Urantransporte aus Lingen für marode AKWs in Belgien und Frankreich – Hubertus Zdebel (DIE LINKE) fordert Exportstopp für Brennelemente
„Bislang hat die Bundesregierung auch auf Nachfragen von mir im Umweltausschuss immer wieder behauptet, sie könne Atomtransporte mit Uran-Brennstäben von der bundesdeutschen Hersteller-Firma in Lingen zu den maroden AKWs in Doel (Belgien), Fessenheim und Cattenom (Frankreich) nicht untersagen. Das steht im eklatanten Widerspruch zu dem von der Ärzteorganisation IPPNW in Auftrag gegebenen Gutachten, wonach Ausfuhrgenehmigungen für Brennelemente in diese AKWs mit geltendem Recht nicht vereinbar seien und vom insoweit zuständigen Bundesamt für Wirtschaft und Ausfuhrkontrolle (BAFA) nicht erteilt werden dürfen“, erklärt der aus NRW stammende Bundestagsabgeordnete Hubertus Zdebel, Sprecher für den Atomausstieg der Fraktion DIE LINKE. „Ich fordere die Bundesregierung auf, umgehend die Anordnung eines Exportstopps zu prüfen sowie die weitere Belieferung der Atomkraftwerke in Doel, Fessenheim und Cattenom mit in Deutschland hergestellten Brennelementen zu unterbinden.“
Zdebel weiter: „Der Bund und die Bundesländer haben aufgrund von Sicherheitsbedenken gegenüber Belgien und Frankreich bereits die Stilllegung der grenznahen, maroden Anlagen in Cattenom, Doel und Fessenheim gefordert.
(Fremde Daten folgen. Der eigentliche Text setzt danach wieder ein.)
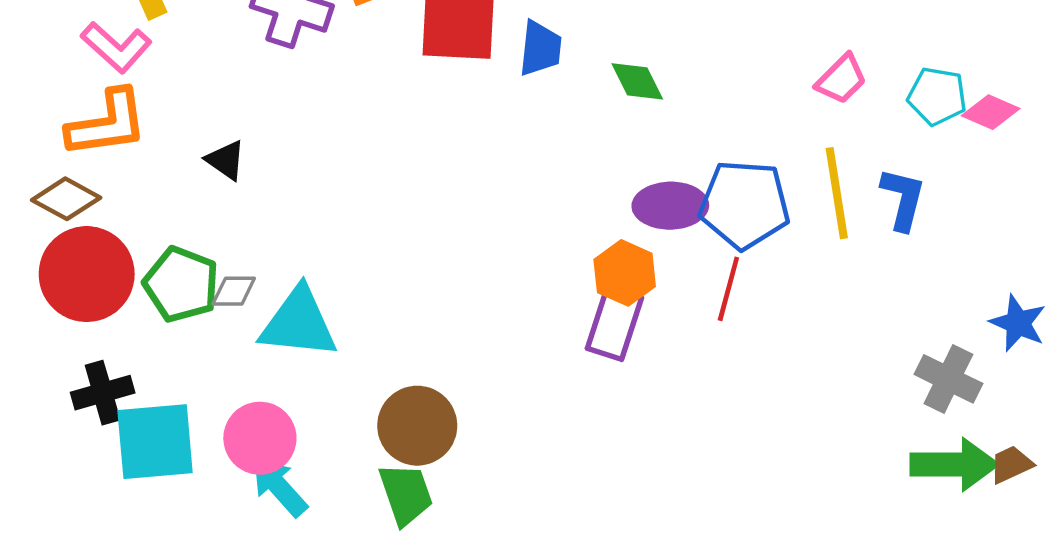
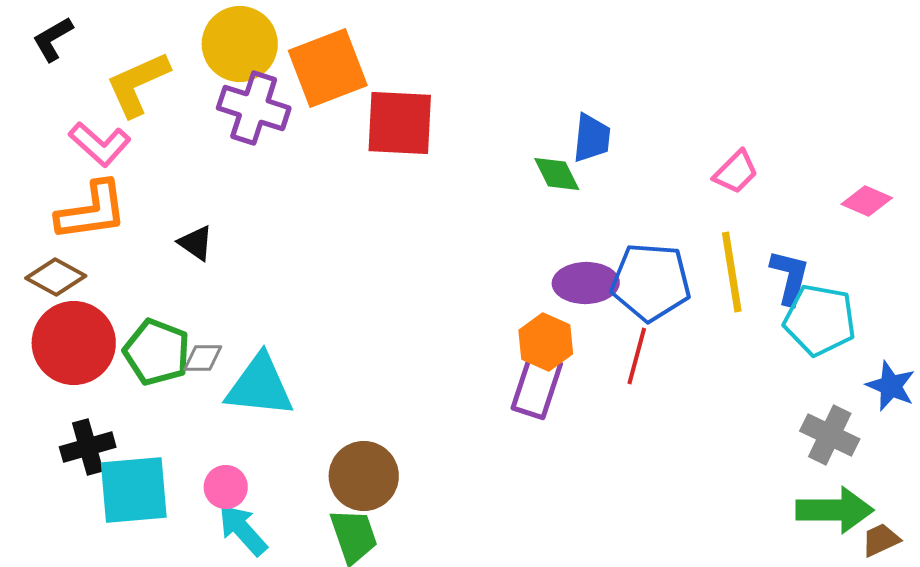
blue trapezoid: (540, 48) -> (592, 138), moved
cyan pentagon: (937, 96) -> (820, 320), moved, size x1.4
pink circle: (260, 438) -> (226, 487), size x0.7
brown trapezoid: (1011, 464) -> (881, 540), moved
Trotz dieser grundlegenden Sicherheitsbedenken untersagt die Bundesregierung die Belieferung dieser Standorte mit Brennelementen aus Lingen bislang nicht, obwohl diese überhaupt erst den Betrieb u.a. der genannten Atomkraftwerke ermöglicht haben und ermöglichen. Die Begründung der Bundesregierung: Sie habe keine Handhabe dagegen.
Wie Rechtsanwältin Dr. Cornelia Ziehm in dem aktuell vorgelegten Gutachten ausführt, sei zwingende Genehmigungsvoraussetzung für die Erteilung einer Ausfuhrgenehmigung laut Atomgesetz, dass die Verwendung der Kernbrennstoffe nicht die ‚innere oder äußere Sicherheit der Bundesrepublik Deutschland‘ gefährde. Dabei seien grundsätzlich alle aus der Anwendung von Kernenergie resultierenden Risiken zu erfassen. Eine Beschränkung auf eine militärische Perspektive gebe es nicht. Erforderlich sei nach dem Atomgesetz zudem ein Handeln bereits aus Vorsorgegründen und nicht erst zur Gefahrenabwehr. Da objektive Anhaltspunkte dafür vorliegen würden, dass die Anlagen in Doel, Fessenheim und Cattenom nach dem Atomgesetz nicht mehr betrieben werden dürfen, dürften neue Ausfuhrgenehmigungen vom zuständigen Bundesamt für Wirtschaft und Ausfuhrkontrolle nicht mehr erteilt werden, schlussfolgert Frau Dr. Ziehm in ihrem Gutachten. Bereits erteilte Ausfuhrgenehmigungen könnten bzw. müssten widerrufen werden. Das wiederum bedeute einen Exportstopp für Brennelemente aus Deutschland in die Atomkraftwerke in Doel, Fessenheim und Cattenom.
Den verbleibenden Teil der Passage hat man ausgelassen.